- [WHAT YOU ARE ASKED TO DO]
Look for the line that contains "подтвержденные до обеда"; output that line and every line after it exactly, through the final line of the material below, and nothing else.

- [DATASET ENTRIES]
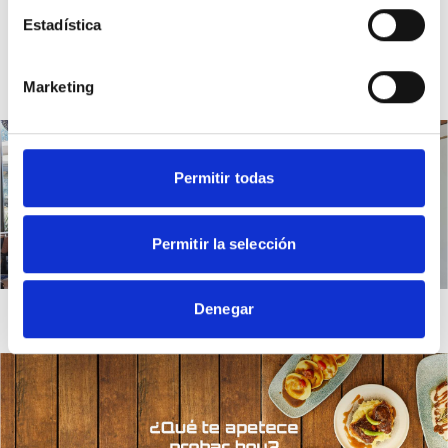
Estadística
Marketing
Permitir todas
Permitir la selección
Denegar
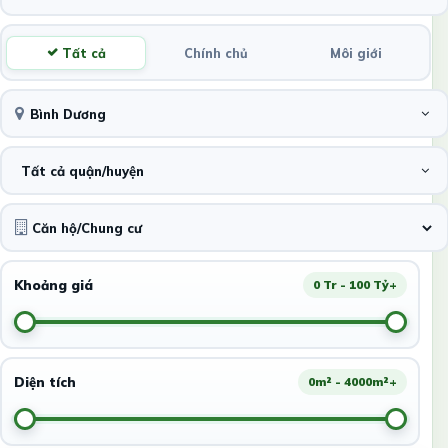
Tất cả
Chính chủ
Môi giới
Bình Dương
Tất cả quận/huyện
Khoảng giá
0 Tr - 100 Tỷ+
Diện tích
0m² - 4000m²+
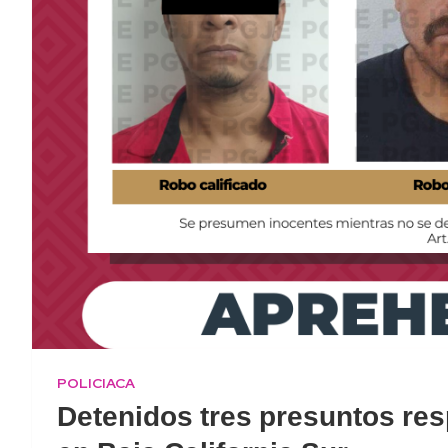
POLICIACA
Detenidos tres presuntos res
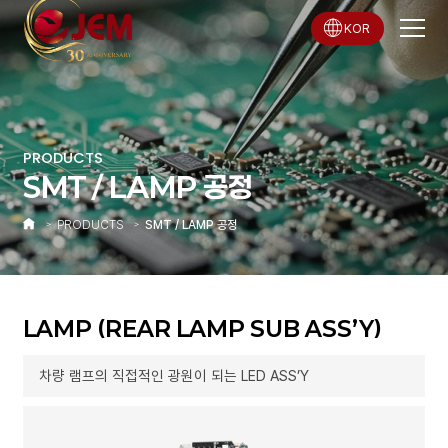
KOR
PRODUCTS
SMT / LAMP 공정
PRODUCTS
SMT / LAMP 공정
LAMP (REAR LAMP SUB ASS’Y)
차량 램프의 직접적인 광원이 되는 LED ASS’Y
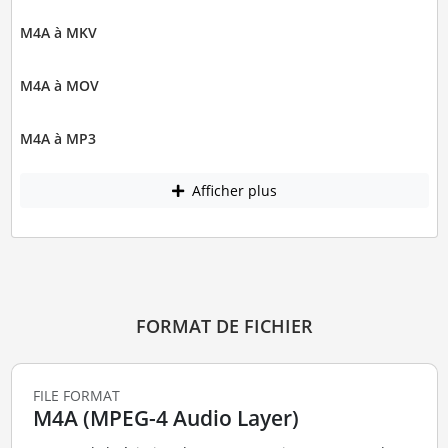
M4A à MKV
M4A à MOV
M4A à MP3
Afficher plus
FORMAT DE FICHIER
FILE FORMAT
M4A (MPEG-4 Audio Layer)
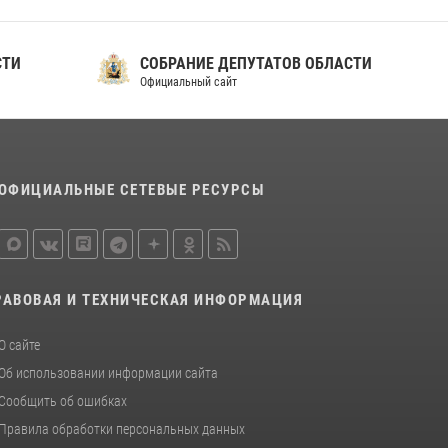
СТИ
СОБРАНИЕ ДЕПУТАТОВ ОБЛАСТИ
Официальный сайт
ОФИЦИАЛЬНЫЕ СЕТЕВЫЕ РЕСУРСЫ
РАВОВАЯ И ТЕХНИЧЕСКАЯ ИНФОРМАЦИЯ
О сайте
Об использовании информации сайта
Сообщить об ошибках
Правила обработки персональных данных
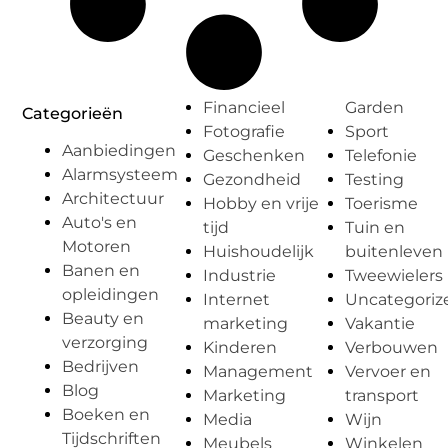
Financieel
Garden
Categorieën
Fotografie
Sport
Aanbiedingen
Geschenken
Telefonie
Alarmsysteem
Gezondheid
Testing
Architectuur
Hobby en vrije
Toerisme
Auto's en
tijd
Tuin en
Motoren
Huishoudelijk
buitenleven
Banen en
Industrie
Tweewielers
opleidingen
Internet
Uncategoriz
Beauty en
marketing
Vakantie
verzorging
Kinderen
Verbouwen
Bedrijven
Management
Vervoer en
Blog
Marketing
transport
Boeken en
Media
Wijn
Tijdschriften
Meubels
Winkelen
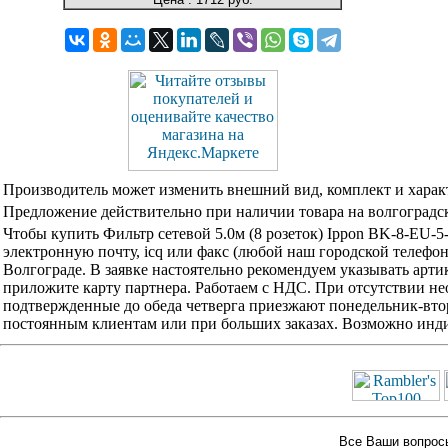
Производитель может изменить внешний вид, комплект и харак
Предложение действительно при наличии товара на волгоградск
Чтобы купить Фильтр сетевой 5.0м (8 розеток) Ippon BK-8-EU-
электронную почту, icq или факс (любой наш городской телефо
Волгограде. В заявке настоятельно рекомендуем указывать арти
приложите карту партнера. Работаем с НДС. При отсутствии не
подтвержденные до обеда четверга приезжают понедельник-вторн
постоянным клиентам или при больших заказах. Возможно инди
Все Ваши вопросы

- [SOLVED PROBLEM]
подтвержденные до обеда четверга приезжают понедельник-вторн
постоянным клиентам или при больших заказах. Возможно инди
Все Ваши вопросы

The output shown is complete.